Naruto by Masashi Kishimoto

Titled by Avril Lavigne—I'm With You

.

.
Dae Uchiha present

A fanfiction to Hinata's Birthday

I'm With You

©2011

.

.

Inspired of Owl City's Songs.

Standard Warning Applied

Extra warning: This fanfic is like musical drama. Don't like? Just click back dan don't read!

.

.

Tak ada yang berbeda. Sungguh. Semua masih seperti biasa, aku masih tetap pergi ke sekolah, sedikit jalan-jalan, bermain di game center, dan hal yang dilakukan oleh cowok pada umumnya. Namun kali ini aku memutuskan untuk melewatkan malamku di sebuah taman yang sepi, duduk memangku gitar seperti biasa.

Setelah menemukan tempat yang bagus diduduki—di kursi taman—aku mulai mempersiapkan gitarku. Memetik beberapa senar untuk memastikan suaranya, dan mulai memainkan gitarku. Memetik nada secara acak. Sayang sekali Naruto tidak ada disini—temanku yang juga pecinta musik sepertiku—sekaligus rapper-ku jika kami bernyanyi lagu duet. Padahal aku sedang ingin menyanyikan lagu Owl City, band favoritku. Ck, kemana sih si baka itu?

Aku memetik salah satu nada, dan mulai bernyanyi.

Met a girl in the parking lot

And all i did was say hello

Her pepper spray made it rather hard

For me to walk her home

But I guess that's the way it goes

Suaraku mungkin tidak terlalu bagus, tapi itu lebih baik daripada aku hanya bermain gitar saja.

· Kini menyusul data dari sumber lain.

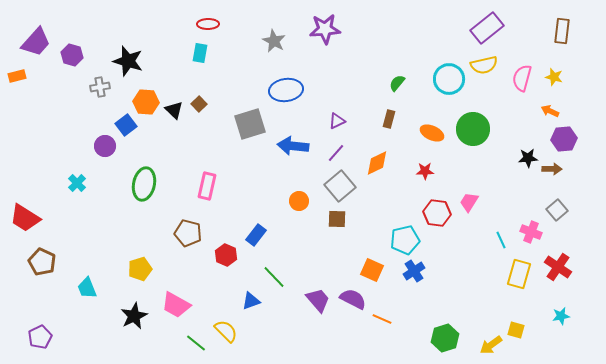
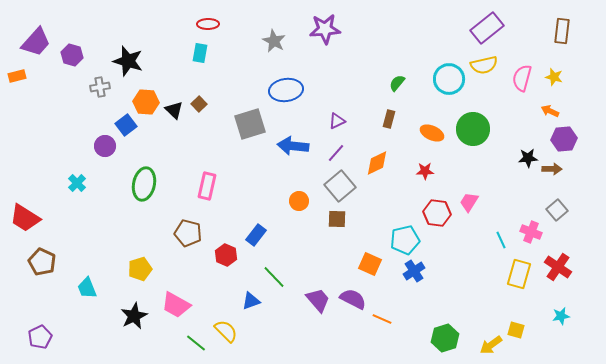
orange square at (372, 270): moved 2 px left, 6 px up
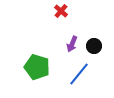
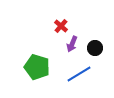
red cross: moved 15 px down
black circle: moved 1 px right, 2 px down
blue line: rotated 20 degrees clockwise
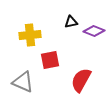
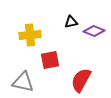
gray triangle: rotated 10 degrees counterclockwise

Tell me again was it love at first sight

When I walked by and you caught my eye

Didn't you know love could shine this bright

We'll smile because you're the deer in the headlights

Tunggu. Itu bukan suaraku. Kutolehkan kepala dan mendapati seorang gadis duduk di sampingku, bibirnya mengucapkan kalimat-kalimat lagu dengan nada yang sempurna. Matanya terpejam, sepertinya ia otomatis bernyanyi begitu mendengar petikan senar gitar.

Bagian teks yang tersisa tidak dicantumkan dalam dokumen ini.